La genealogia è un compito dell’uomo moderno ed un modo attraverso il quale lo storico diventa anche politico poiché disvela un piano operativo dell’arte. La modernità è sempre un processo di ribellione e la storia nasconde sempre risvolti che si trovano “con il balzo di tigre” citato da Benjamin. La genealogia non è cronologia e costringe alla oscillazione tra i campi. L’Angelo della storia di Benjamin è qualcosa di più tangibile attraverso l'architettura, qualcosa che rimane tra noi per un po' di tempo.

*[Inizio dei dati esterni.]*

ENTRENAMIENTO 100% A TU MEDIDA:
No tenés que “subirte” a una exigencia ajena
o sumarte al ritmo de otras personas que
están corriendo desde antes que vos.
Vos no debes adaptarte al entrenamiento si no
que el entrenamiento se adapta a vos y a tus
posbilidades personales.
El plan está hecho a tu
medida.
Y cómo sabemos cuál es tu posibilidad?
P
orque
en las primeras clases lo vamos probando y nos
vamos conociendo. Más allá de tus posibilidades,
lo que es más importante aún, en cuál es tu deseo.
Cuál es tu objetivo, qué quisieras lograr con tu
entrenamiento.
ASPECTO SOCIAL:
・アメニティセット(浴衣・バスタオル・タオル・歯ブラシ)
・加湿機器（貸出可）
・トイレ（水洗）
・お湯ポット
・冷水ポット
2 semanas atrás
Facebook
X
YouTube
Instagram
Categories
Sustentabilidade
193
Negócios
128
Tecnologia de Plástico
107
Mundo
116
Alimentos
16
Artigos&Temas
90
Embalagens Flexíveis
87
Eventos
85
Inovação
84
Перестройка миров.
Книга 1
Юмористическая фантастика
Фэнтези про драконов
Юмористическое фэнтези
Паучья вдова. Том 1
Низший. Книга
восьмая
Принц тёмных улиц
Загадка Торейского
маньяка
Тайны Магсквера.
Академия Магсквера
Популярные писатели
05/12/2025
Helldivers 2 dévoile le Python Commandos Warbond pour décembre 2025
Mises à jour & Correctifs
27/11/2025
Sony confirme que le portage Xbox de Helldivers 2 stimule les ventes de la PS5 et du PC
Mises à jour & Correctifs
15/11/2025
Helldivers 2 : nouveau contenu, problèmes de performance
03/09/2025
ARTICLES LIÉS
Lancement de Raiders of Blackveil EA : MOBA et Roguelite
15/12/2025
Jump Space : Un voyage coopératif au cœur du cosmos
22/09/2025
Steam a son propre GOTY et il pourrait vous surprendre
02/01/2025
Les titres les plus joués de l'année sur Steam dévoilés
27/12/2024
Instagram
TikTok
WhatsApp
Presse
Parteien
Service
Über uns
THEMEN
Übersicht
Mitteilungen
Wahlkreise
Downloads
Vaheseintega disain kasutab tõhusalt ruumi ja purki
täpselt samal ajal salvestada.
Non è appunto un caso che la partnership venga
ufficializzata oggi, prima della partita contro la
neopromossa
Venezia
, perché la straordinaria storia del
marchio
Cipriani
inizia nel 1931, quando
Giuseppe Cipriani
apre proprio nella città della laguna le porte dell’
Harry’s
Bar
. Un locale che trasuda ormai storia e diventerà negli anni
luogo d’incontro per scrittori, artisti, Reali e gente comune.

L’Angelus Novus di Klee pare allontanarsi da qualcosa, ha gli occhi spalancati cammina in avanti, fuggendo dalla storia in cui non vede una successione di eventi di rischiaramento ma una catastrofica rovina. Vorrebbe trattenersi e resuscitare i morti di quella rovina, ma un forte vento non gli permette di chiudere le ali. E deve avanzare. E questa tempesta lo spinge verso il futuro, verso quello che chiamiamo progresso, ciò da cui ci avviciniamo involontariamente perché memoria e amore convivono e chi non ha memoria non ama.
In tanti anni di carriera, con una personalità poliedrica, Portoghesi ha svolto impegni che hanno spaziato dal lavoro storico-critico alla progettazione, dall'insegnamento universitario alle cariche istituzionali come nel 1979 direttore architettura della Biennale di Venezia della quale poi è stato presidente dal 1983 al 1993.
Paolo Federici e Paolo Portoghesi
“La strada novissima” presentata alla Prima Biennale di Architettura del 1980 intitolata La Presenza del Passato fu una esperienza collettiva da lui orchestrata e rispondeva alla volontà di proporre una riflessione sul tema della strada urbana attraverso un percorso di 70 metri, dieci facciate di case per lato, a grandezza naturale, progettate da Frank O. Gehry, Rem Koolhaas, Hans Hollein, Franco Purini, Arata Isozaki, Robert Venturi, Ricardo Bofill, GRAU. Seguì il Postmodern che ci liberò dal Movimento Moderno più engagé.